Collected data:
=== Section Start ===

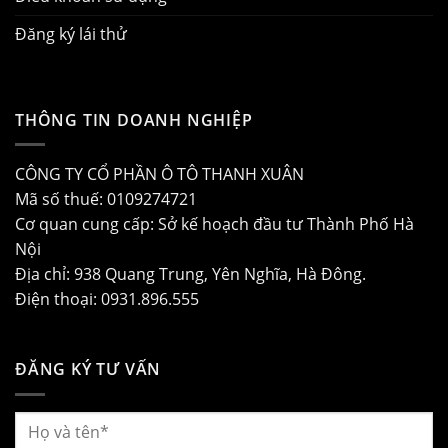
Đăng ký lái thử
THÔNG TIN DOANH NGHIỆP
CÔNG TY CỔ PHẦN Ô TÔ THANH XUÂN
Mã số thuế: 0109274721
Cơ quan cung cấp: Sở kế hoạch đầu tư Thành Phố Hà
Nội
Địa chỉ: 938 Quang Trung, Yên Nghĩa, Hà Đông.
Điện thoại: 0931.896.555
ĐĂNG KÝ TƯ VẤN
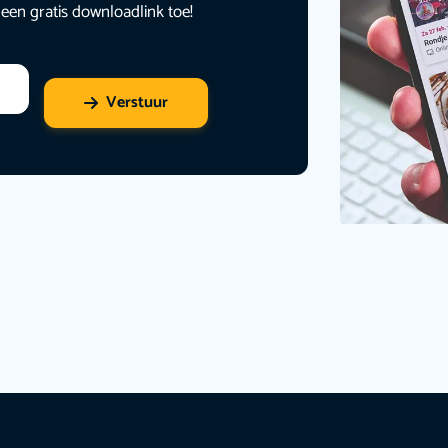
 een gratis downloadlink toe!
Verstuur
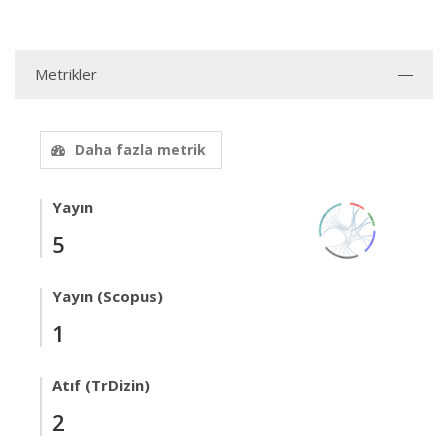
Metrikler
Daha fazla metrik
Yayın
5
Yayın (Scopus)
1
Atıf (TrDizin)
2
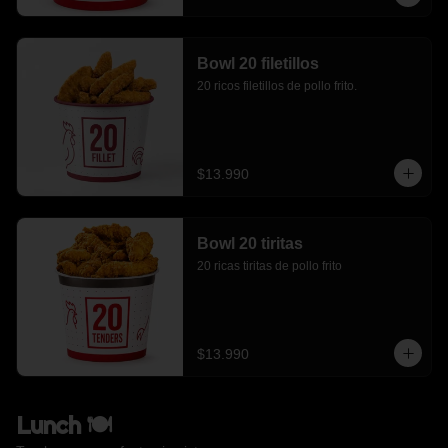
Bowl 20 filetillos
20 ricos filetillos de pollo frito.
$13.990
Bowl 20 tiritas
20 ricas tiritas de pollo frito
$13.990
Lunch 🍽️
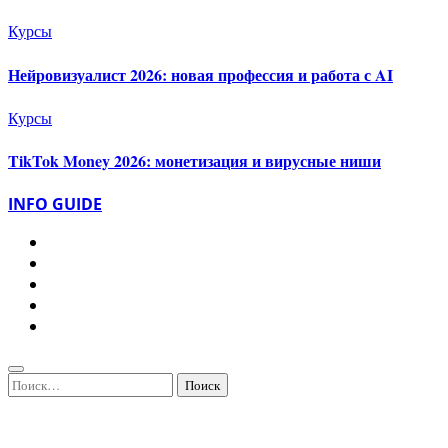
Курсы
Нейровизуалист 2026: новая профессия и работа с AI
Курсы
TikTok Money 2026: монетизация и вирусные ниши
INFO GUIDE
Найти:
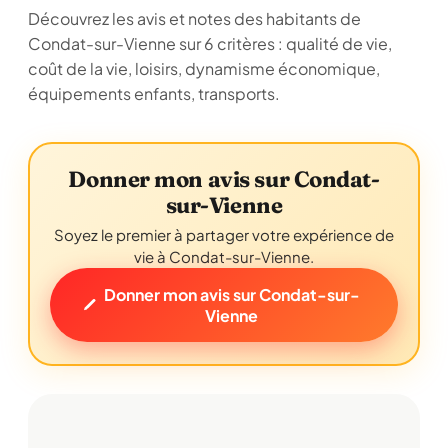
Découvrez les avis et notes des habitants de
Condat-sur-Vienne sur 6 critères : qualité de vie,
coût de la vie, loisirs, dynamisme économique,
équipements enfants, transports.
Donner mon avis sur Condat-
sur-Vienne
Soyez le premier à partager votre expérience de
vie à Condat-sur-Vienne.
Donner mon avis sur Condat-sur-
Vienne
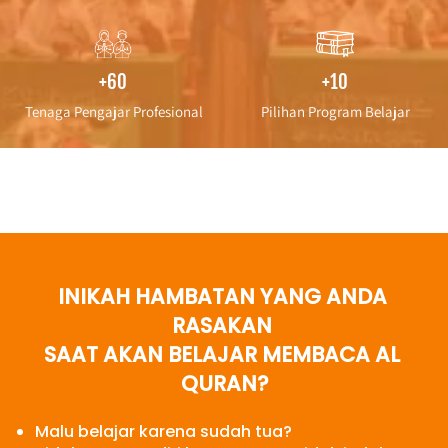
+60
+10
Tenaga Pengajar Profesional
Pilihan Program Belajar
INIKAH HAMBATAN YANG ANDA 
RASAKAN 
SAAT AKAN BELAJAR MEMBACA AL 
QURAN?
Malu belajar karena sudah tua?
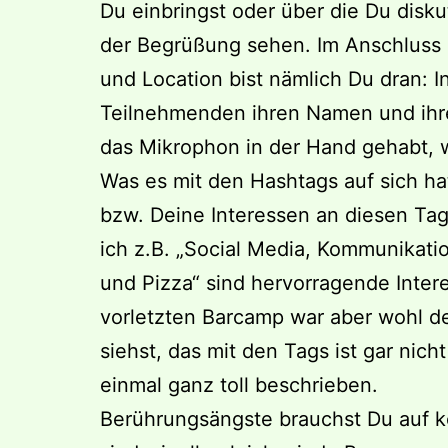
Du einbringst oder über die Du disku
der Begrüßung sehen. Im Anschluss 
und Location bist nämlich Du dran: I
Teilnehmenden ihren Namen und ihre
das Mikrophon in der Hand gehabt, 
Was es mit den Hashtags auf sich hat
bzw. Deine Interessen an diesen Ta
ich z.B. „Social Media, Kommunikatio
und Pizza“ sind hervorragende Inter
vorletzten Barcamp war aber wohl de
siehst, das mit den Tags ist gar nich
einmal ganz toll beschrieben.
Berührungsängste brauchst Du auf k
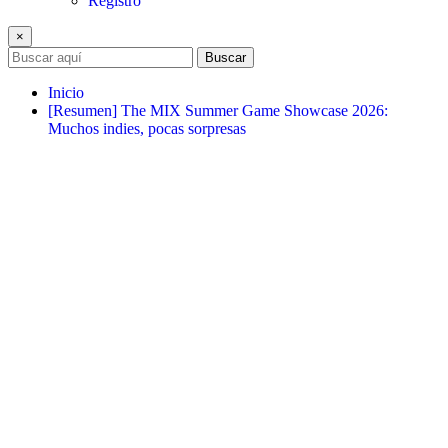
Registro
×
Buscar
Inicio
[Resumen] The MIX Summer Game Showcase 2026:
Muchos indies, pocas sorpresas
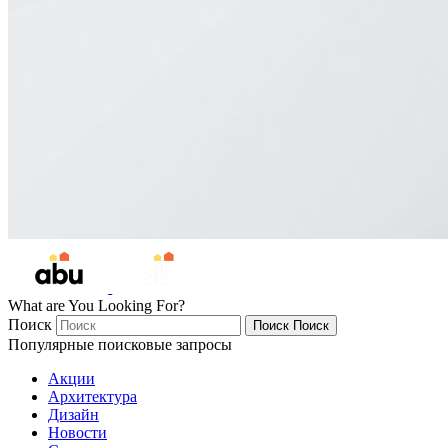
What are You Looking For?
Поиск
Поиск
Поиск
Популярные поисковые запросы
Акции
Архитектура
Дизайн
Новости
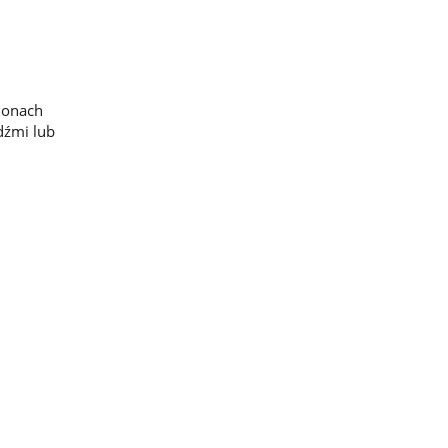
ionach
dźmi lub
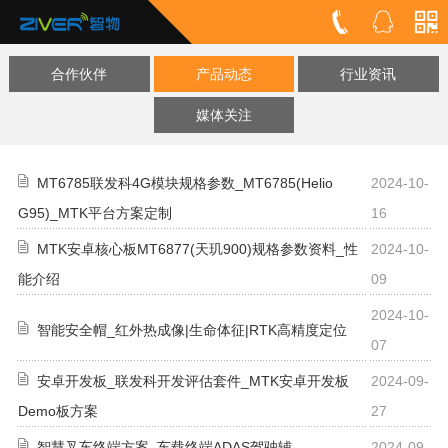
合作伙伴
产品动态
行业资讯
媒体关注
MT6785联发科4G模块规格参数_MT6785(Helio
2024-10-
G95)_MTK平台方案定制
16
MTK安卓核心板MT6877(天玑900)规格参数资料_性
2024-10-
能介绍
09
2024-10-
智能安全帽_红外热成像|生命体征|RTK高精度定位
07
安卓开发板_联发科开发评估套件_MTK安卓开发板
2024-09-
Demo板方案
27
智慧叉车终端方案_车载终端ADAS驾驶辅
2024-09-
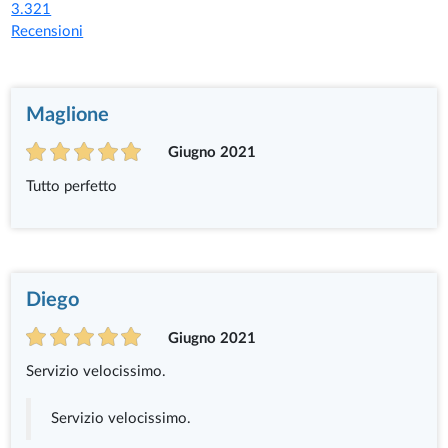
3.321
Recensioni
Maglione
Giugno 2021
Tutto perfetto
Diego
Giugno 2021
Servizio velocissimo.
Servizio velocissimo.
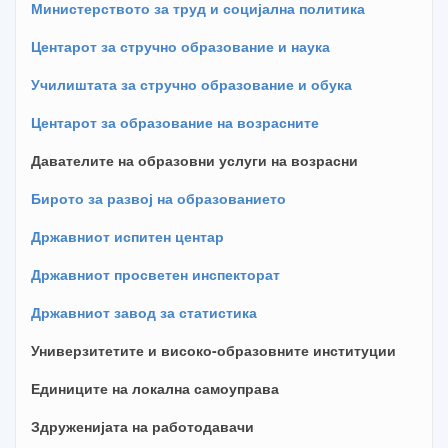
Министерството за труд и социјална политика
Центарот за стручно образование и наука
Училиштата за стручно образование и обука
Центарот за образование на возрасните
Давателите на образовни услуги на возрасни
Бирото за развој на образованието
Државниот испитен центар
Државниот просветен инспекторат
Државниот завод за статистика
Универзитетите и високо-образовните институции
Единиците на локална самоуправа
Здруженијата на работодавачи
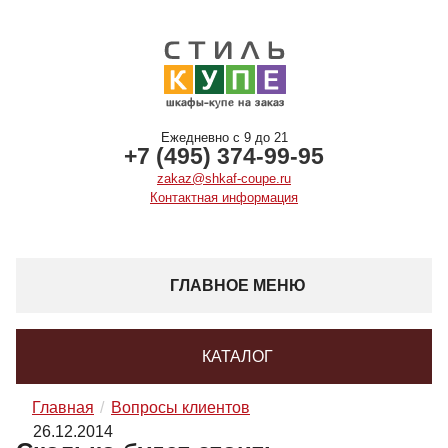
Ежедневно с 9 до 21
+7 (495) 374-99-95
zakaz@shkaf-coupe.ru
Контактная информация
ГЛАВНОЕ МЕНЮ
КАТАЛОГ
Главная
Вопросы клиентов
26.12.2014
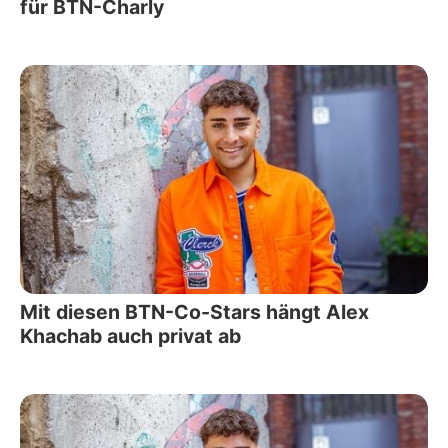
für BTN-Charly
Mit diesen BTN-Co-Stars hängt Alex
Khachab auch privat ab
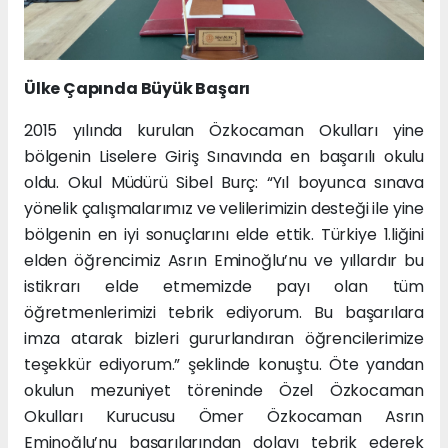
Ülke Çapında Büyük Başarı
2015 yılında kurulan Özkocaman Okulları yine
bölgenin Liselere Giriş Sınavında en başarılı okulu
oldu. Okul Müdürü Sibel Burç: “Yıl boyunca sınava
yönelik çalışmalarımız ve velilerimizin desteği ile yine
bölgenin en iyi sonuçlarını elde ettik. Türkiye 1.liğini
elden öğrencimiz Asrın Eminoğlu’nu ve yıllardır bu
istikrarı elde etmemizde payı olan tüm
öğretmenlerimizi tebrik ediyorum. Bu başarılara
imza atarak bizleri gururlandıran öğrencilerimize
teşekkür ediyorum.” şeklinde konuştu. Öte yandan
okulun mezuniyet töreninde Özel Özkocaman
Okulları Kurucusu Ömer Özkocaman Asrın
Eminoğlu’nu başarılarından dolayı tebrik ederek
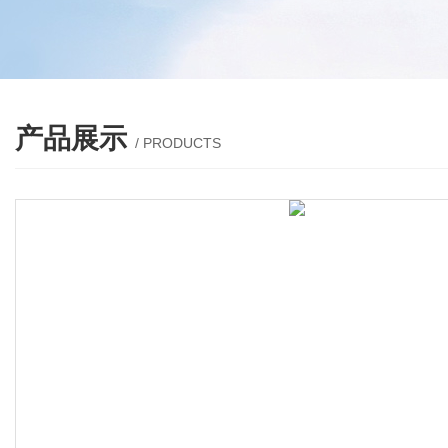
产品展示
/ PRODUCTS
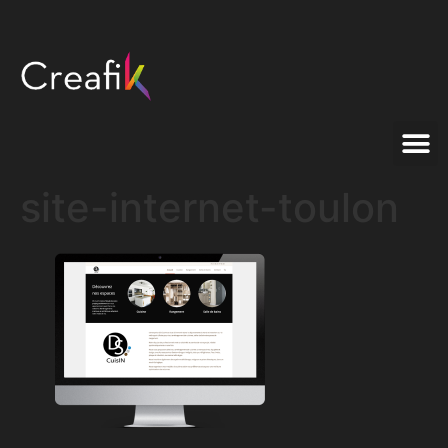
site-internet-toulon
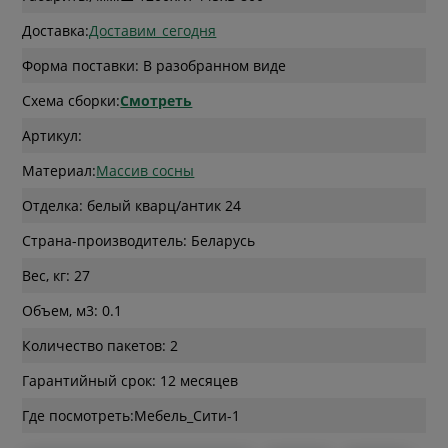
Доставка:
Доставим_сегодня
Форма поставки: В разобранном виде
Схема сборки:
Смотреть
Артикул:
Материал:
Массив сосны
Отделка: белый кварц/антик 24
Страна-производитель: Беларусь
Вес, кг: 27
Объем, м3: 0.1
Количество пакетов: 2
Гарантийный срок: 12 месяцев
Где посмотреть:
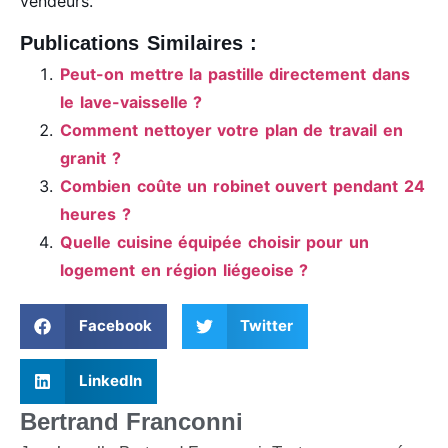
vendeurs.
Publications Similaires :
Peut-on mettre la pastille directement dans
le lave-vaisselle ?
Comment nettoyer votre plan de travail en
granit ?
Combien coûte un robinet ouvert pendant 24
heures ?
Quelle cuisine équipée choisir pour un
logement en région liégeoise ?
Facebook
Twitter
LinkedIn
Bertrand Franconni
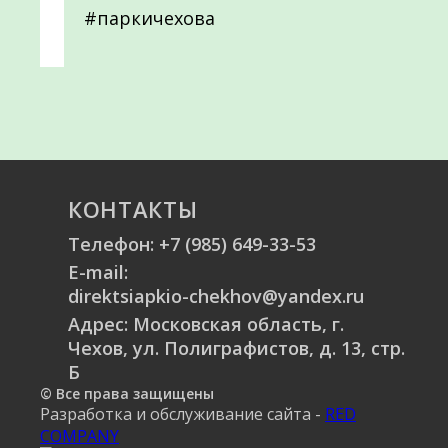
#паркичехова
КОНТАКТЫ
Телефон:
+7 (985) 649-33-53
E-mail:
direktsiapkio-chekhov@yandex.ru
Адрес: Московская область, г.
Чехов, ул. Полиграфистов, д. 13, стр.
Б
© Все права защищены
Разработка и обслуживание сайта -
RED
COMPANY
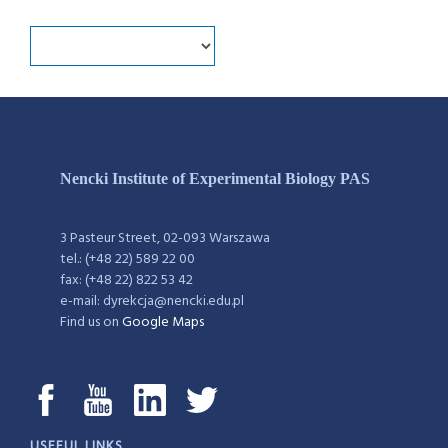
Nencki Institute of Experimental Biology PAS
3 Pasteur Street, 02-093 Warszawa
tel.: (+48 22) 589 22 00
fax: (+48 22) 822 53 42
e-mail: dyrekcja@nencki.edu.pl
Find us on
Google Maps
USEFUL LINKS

=== Section End ===

#### What is expected:
Leave out every line above except those from the line with "elden öğrencimiz Asrın" up to and including the line with "Okulları Kurucusu Ömer Özkocaman Asrın", and copy those exactly.

#### Answer for the task:
elden öğrencimiz Asrın Eminoğlu’nu ve yıllardır bu
istikrarı elde etmemizde payı olan tüm
öğretmenlerimizi tebrik ediyorum. Bu başarılara
imza atarak bizleri gururlandıran öğrencilerimize
teşekkür ediyorum.” şeklinde konuştu. Öte yandan
okulun mezuniyet töreninde Özel Özkocaman
Okulları Kurucusu Ömer Özkocaman Asrın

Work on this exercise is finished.